Pilkada NTT - Pengamat: Pasangan Harmoni lebih berpeluang terpilih

id Ahmad atang

Pilkada NTT - Pengamat: Pasangan Harmoni lebih berpeluang terpilih

Pengamat politik dari Universitas Muhammadiyah Kupang Dr Ahmad Atang.

pasangan calon Gubernur-Wakil Gubernur Nusa Tenggara Timur Benny Kabur Harman-Benny Litelnoni (Harmoni) lebih berpeluang terpilih dalam ajang Pilgub NTT periode 2018-2023 pada 27 Juni 2018.
Kupang (AntaraNews NTT) - Pengamat politik dari Universitas Muhammadiyah Kupang Dr Ahmad Atang berpendapat pasangan calon Gubernur-Wakil Gubernur Nusa Tenggara Timur Benny Kabur Harman-Benny Litelnoni (Harmoni) lebih berpeluang terpilih dalam ajang Pilgub NTT periode 2018-2023 pada 27 Juni 2018.

"Jika dilihat dari komposisi pemilih yang ada maka Flores termasuk pemilih terbesar dengan satu calon gubernur sehingga jika dilihat dari perspektif politik identitas, maka pasangan Harmoni atau Benny-Benny punya peluang lebih besar dibandingkan yang lain," kata Ahmad Atang kepada Antara di Kupang, Minggu (24/6).

Dia mengemukakan hal itu menjawab pertanyaan terkait pasangan calon Gubernur-Wakil Gubernur NTT yang paling berpeluang menang dari empat pasangan calon yang berlaga dalam pilkada. "Dilihat dari perjalanan panjang pilkada, keempat pasangan calon memiliki dinamika tersendiri," katanya.

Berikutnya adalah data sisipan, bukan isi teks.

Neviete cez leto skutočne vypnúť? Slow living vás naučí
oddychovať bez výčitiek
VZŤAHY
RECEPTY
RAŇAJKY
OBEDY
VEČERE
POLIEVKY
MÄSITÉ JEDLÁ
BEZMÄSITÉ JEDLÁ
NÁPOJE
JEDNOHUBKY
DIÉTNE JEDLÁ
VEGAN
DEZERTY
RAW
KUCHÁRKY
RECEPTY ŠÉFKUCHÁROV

"Untuk melihat peluang masing-masing pasangan calon memang belum ada hasil survei yang benar-benar menjelaskan peluang di antara empat pasangan calon tersebut, sehingga untuk mengganalisisnya selalu menggunakan parameter sentimen lain," katanya.

Tetapi dalam beberapa kasus, dalam pilkada selalu kuat politik identitas yang mengalahkan politik transaksional sehingga jika dilihat dari komposisi pemilih, maka Flores termasuk pemilih terbesar dengan satu calon gubernur, yaitu Benny Kabur Harman.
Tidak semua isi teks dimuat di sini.